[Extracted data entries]

"""

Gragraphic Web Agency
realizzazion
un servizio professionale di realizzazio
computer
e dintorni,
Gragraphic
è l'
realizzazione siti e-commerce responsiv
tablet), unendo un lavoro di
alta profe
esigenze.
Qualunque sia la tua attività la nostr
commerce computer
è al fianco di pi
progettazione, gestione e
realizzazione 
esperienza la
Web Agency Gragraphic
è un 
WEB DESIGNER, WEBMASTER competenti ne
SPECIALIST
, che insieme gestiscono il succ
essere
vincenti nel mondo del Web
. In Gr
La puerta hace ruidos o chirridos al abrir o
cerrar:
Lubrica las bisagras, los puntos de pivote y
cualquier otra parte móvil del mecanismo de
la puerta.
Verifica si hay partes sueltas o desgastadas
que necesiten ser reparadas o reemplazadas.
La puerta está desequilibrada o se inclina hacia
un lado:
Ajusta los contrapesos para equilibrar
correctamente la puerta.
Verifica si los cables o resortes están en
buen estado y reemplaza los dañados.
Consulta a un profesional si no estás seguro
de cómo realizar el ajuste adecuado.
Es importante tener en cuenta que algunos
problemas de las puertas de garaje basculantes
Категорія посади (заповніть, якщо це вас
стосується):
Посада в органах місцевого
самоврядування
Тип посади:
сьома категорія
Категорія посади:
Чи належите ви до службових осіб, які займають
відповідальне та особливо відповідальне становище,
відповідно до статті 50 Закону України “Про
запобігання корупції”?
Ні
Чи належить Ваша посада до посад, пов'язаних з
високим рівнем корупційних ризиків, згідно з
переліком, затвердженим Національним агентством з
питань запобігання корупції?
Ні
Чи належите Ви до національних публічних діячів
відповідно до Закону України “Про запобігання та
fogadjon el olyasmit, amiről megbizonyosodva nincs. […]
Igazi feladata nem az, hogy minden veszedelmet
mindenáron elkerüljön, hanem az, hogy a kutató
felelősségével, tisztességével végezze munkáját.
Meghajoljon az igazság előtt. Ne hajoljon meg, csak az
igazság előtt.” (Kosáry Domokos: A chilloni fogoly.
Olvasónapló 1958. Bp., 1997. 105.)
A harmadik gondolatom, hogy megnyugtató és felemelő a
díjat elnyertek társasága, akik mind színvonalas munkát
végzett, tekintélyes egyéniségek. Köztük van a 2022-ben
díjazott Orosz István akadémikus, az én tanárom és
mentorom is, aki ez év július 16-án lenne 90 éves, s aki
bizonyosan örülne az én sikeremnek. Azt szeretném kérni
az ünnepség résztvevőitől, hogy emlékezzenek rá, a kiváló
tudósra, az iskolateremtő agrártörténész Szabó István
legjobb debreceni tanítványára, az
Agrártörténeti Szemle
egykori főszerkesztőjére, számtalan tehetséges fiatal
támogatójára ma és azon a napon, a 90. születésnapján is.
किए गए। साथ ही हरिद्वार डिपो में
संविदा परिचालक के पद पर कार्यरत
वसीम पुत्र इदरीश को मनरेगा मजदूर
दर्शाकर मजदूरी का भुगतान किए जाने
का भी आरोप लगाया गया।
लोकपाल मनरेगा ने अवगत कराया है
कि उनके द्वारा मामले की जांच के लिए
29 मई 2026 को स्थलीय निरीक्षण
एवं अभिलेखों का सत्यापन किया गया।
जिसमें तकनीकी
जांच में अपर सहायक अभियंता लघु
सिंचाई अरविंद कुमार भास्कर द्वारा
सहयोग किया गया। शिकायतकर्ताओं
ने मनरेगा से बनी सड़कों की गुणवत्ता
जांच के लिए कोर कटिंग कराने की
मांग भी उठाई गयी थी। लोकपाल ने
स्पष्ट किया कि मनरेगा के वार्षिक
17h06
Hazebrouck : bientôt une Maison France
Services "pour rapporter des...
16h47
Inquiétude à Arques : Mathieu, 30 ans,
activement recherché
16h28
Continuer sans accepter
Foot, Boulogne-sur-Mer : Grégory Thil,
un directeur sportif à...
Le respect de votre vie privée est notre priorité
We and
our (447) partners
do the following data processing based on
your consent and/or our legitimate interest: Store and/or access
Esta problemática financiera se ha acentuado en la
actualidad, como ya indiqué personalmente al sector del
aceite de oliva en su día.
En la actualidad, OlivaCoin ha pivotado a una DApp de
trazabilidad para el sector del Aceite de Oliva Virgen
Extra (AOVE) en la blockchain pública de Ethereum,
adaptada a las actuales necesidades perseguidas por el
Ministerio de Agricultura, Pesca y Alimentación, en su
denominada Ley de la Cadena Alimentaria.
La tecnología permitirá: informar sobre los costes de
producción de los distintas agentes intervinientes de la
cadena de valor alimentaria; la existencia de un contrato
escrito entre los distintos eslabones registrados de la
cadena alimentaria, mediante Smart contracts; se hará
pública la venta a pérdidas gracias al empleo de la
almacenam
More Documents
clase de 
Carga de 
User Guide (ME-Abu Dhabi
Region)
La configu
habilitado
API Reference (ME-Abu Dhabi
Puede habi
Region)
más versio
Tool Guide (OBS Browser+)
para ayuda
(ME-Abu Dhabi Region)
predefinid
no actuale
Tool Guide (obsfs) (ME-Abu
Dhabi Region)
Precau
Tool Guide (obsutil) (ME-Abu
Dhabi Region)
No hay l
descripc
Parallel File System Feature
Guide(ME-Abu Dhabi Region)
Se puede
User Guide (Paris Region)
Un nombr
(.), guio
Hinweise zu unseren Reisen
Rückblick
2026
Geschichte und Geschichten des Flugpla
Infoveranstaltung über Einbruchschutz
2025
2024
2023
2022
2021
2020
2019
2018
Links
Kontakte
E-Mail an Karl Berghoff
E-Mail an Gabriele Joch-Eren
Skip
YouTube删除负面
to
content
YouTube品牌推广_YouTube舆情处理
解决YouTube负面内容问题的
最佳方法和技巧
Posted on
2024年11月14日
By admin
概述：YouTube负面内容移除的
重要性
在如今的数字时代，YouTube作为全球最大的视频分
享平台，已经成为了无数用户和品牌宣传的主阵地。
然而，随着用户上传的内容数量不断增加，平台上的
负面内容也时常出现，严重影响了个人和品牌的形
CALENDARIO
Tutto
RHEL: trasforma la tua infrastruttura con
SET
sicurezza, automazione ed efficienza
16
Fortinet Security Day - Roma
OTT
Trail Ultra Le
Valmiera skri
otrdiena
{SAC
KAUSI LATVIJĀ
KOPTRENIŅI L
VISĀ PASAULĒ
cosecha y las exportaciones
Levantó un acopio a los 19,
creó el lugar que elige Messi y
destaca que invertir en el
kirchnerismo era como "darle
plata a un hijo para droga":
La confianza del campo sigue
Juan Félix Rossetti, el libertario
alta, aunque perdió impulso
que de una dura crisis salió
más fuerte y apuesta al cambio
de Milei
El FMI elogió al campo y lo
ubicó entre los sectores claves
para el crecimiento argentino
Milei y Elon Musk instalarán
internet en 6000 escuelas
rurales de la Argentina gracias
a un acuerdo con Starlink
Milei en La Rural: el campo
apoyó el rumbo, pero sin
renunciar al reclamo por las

"""

§ GOAL OF THE EXERCISE: Copy each line containing the word "gracias" from the data.

§ FINISHED EXERCISE:
pública la venta a pérdidas gracias al empleo de la
rurales de la Argentina gracias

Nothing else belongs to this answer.